Vol. 72/No. 25      June 23, 2008

 
Pentagon reactivates Fourth Fleet
for Latin America operations
 
BY RÓGER CALERO  
The U.S. Navy announced April 24 the reestablishment of its Fourth Fleet to oversee operations of ships, aircraft, and submarines deployed in the Caribbean and Central and South American waters. Effective July 1, the fleet would become the naval component of the U.S. Southern Command, based at Mayport, Florida.

The Fourth Fleet will not have ships permanently assigned to it. Instead, like the Fifth Fleet assigned to the Persian Gulf, the fleet’s function will be to staff, train, and equip all ships and submarines deployed to the area. The command structure is patterned after the naval component of the U.S. Central Command in that the admiral of the Southern Command in charge of all naval forces in that area will also command the Fourth Fleet.

Navy Rear Admiral James Stevenson, the former commander of U.S. Naval Forces Southern Command, said April 30 that the Navy is “very mindful of the 40 percent of U.S. trade that goes on with those countries and the 50 percent of the oil imports from that region.”

U.S. Navy officials said the fleet’s operations will focus on countering “narcoterrorism” activities, joint exercises with military allies in the region, and “humanitarian missions.”

The Fourth Fleet was first created in 1943 during World War II and discontinued seven years later. The U.S. Navy, however, maintains a constant and notable presence in the region.

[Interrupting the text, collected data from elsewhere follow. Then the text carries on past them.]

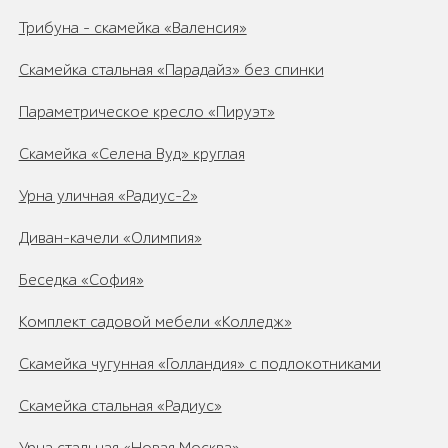
Трибуна - скамейка «Валенсия»
Скамейка стальная «Парадайз» без спинки
Параметрическое кресло «Пируэт»
Скамейка «Селена Вуд» круглая
Урна уличная «Радиус-2»
Диван-качели «Олимпия»
Беседка «София»
Комплект садовой мебели «Колледж»
Скамейка чугунная «Голландия» с подлокотниками
Скамейка стальная «Радиус»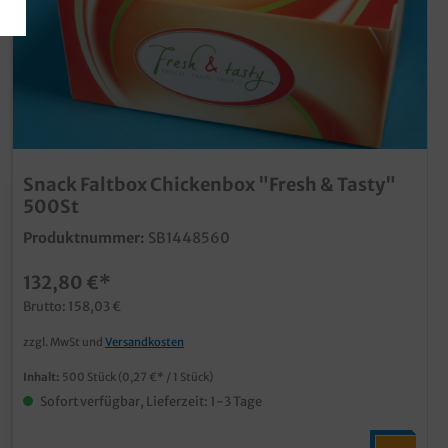
Snack Faltbox Chickenbox "Fresh & Tasty"
500St
Produktnummer:
SB1448560
132,80 €*
Brutto: 158,03 €
zzgl. MwSt und
Versandkosten
Inhalt:
500 Stück
(0,27 €* / 1 Stück)
Sofort verfügbar, Lieferzeit: 1-3 Tage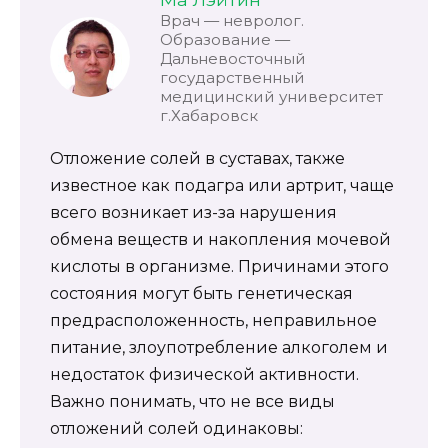
Врач — невролог.
Образование —
Дальневосточный
государственный
медицинский университет
г.Хабаровск
Отложение солей в суставах, также
известное как подагра или артрит, чаще
всего возникает из-за нарушения
обмена веществ и накопления мочевой
кислоты в организме. Причинами этого
состояния могут быть генетическая
предрасположенность, неправильное
питание, злоупотребление алкоголем и
недостаток физической активности.
Важно понимать, что не все виды
отложений солей одинаковы: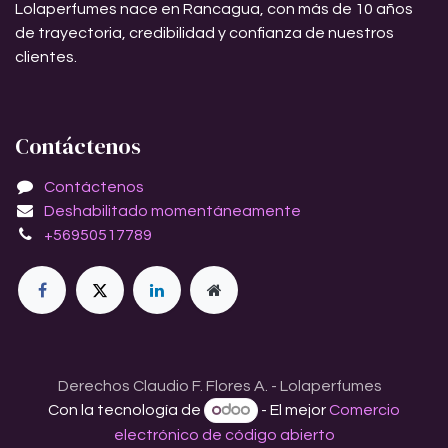
Lolaperfumes nace en Rancagua, con más de 10 años
de trayectoria, credibilidad y confianza de nuestros
clientes.
Contáctenos
Contáctenos
Deshabilitado momentáneamente
+56950517789
Derechos Claudio F. Flores A. - Lolaperfumes
Con la tecnología de
- El mejor
Comercio
electrónico de código abierto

A six-month naval deployment throughout the Caribbean and Central and South America, called Partnership of the Americas 2008, has been underway since April. As part of the military exercises, the USS George Washington aircraft carrier conducted joint training exercises for nearly two months with Brazilian and Argentine naval units. Under the guise of carrying out “humanitarian missions” the U.S. Navy and Marines are also planning to conduct joint exercises with military units from 14 Latin American countries.

The U.S. military also carries out hundreds of surveillance flights from its bases in the region, and from the United States.

On May 17, a U.S. Navy aircraft entered Venezuelan airspace close to the island of La Orchila and just 80 miles off the coast of Venezuela, where a military base and a presidential residence is located. The Pentagon said the plane, which belongs to the Joint Interagency Task Force South, was on an “antinarcotics” mission from the Caribbean island of Curaçao.

The government of Venezuelan president Hugo Chávez protested this provocation, and another violation of its territory that occurred the day before when Colombian soldiers crossed into Venezuelan territory.

On May 14, Chávez warned the Colombian government not to allow the U.S. military to establish a base in La Guajira, a border region shared between the two countries.

Ecuadorian president Rafael Correa has said he will not renew Washington’s 10-year lease on its naval base in the Pacific port of Manta when it expires next year. Chávez said U.S. ambassador to Colombia William Brownfield had suggested that the Manta base could be moved to La Guajira.